One of the benefits of modern technology is that, as a writer, you have more information at your finger tips about who is connecting with your blog personality, and which content for your blog attracts most readers, than ever you could in the real world. So it’s exciting to know that, since I began blogging four months ago, I’ve had just short of six thousand page views, from forty-eight countries around the world, including places like United Arab Emirates, Croatia, Peru, China, Indonesia and even Afghanistan, in addition to the more obvious UK and USA. Overwhelmingly, your interests have centred on creative writing tutorials and bereavement poetry, and to my great delight you’ve come back for more!

Whilst your interests are obviously paramount in terms of the online content I want to provide for you, mine tend to be eclectic, so I’ve resisted the temptation to blog exclusively about the processes of writing and publishing a book. Because I’d like to encourage you – if you’re a would-be author – to think of EVERYTHING as related to creative writing. Great online content should feed the creative juices in you.

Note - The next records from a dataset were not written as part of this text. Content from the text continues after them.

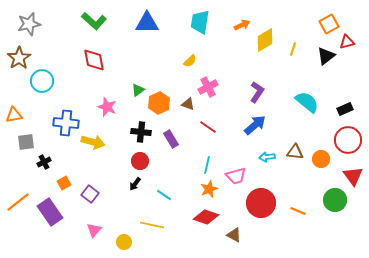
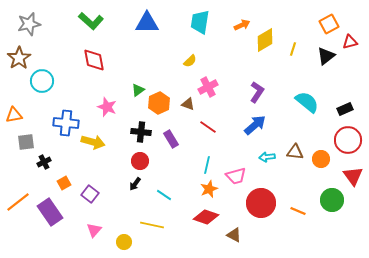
green L-shape at (94, 21): moved 3 px left
red triangle at (347, 42): moved 3 px right
green circle at (335, 200): moved 3 px left
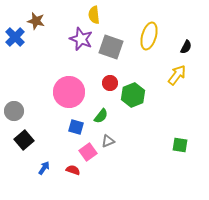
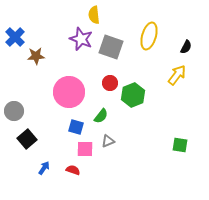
brown star: moved 35 px down; rotated 18 degrees counterclockwise
black square: moved 3 px right, 1 px up
pink square: moved 3 px left, 3 px up; rotated 36 degrees clockwise
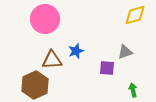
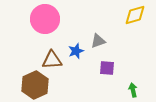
gray triangle: moved 27 px left, 11 px up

Let me explain:

ORGANIC POTTING COMPOST: FINDING PLOT IDEAS FOR YOUR BOOK IN EVERYTHING YOU READ

  • When I have a rant about the effects of illiteracy in my blog (because I can’t imagine anything more awful than to be shut off from a proper education) I hope you will allow this to sow seedling ideas for the plot of your next book. Perhaps character A, who has hidden her inability to read from the rest of the world, has the fate of character B in her hands. But the safety and success of both depends entirely upon whether character A can read the ransom note correctly.
  • When I blog about how it feels to be dealing with the death of a loved one (because I know, from my own experience) I trust you'll use this to give credibility to the emotions of a character in your book who’s suffered loss. Even if that loss is the loss of a job; a relationship; a precious possession. Create conflict in your plotting ideas by making those around this character completely lacking in understanding when it comes to supporting him.
  • When I post an article studying the nuances of character caused by birth order in a family (because patterns of ideas and behaviour intrigue me) I assume you'll take this idea and turn it around. How would it be if the eldest child in the family discovers, as a young adult, that actually they’re not the firstborn? That there is, in fact, someone who has a greater claim on the estate of their dead father, because he ‘married’ their mother bigamously? What if the displaced firstborn child has a people pleaser personality and by submitting to the claims of the ‘outsider’ falls foul of his own sibs?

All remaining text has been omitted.